I June I did my rotation of the Exchange Masters training and also passed the test to become Exchange Master, MCSM (Microsoft Certified Solution Master). Training and test are intense and I am both glad and proud to have gained a lot of knowledge and new friends together with the MCSM title. so life is good with med and the Masters community until an email from Microsoft Learning sits in my inbox on Friday saying that the Masters and Architect programs are to be canceled. Read Neil Johnson (who is one of the teachers at the training) blog for the full email.

It has been a very intense day of people expressing their feelings and thoughts about this and the overall saying is that this is cannot be true it must be a very bad joke. Personally I couldn’t agree more. Cancel the highest certification you can achieve on Microsoft technology is something you simple don’t do, no matter what.

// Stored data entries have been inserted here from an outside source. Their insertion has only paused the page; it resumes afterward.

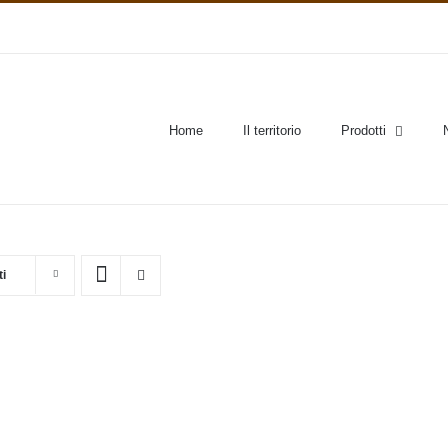
Home
Il territorio
Prodotti
ti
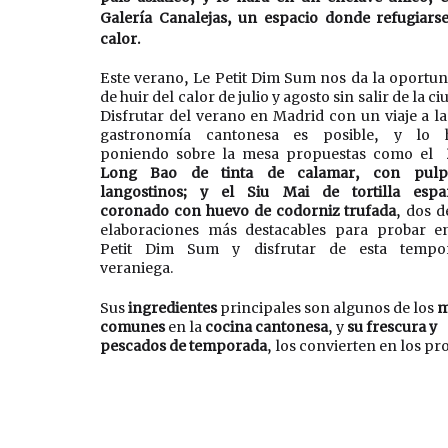
Galería Canalejas, un espacio donde refugiarse
calor. 
Este verano, Le Petit Dim Sum nos da la oportun
de huir del calor de julio y agosto sin salir de la ciu
Disfrutar del verano en Madrid con un viaje a la 
gastronomía cantonesa es posible, y lo h
poniendo sobre la mesa propuestas como el  
Long Bao de tinta de calamar, con pulp
langostinos; y el Siu Mai de tortilla españ
coronado con huevo de codorniz trufada
, dos de
elaboraciones más destacables para probar en
Petit Dim Sum y disfrutar de esta tempor
veraniega. 
Sus 
ingredientes
 principales son algunos de los 
m
comunes
 en la 
cocina cantonesa
, y 
su frescura y 
pescados de temporada
, los convierten en los pro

Think about what signals this send out to people out there.

See what others are writing on the subject on Internet:
http://www.stevieg.org/2013/08/are-microsoft-losing-friends-and-alienating-it-pros/

http://paulrobichaux.wordpress.com/2013/08/31/microsoft-certified-systems-master-certification-now-dead/

http://up2v.nl/2013/08/31/microsoft-retires-its-top-level-certifications-mcm-mca-and-mcsm/

http://www.devinonearth.com/2013/08/defending-a-bad-decision/

http://michaelvh.wordpress.com/2013/08/31/microsoft-is-retiring-the-mcsmmca-program/

A SQL master guy even posted suggestion to vote on Connect site, sadly the connect site has been up and down the past 24 hours.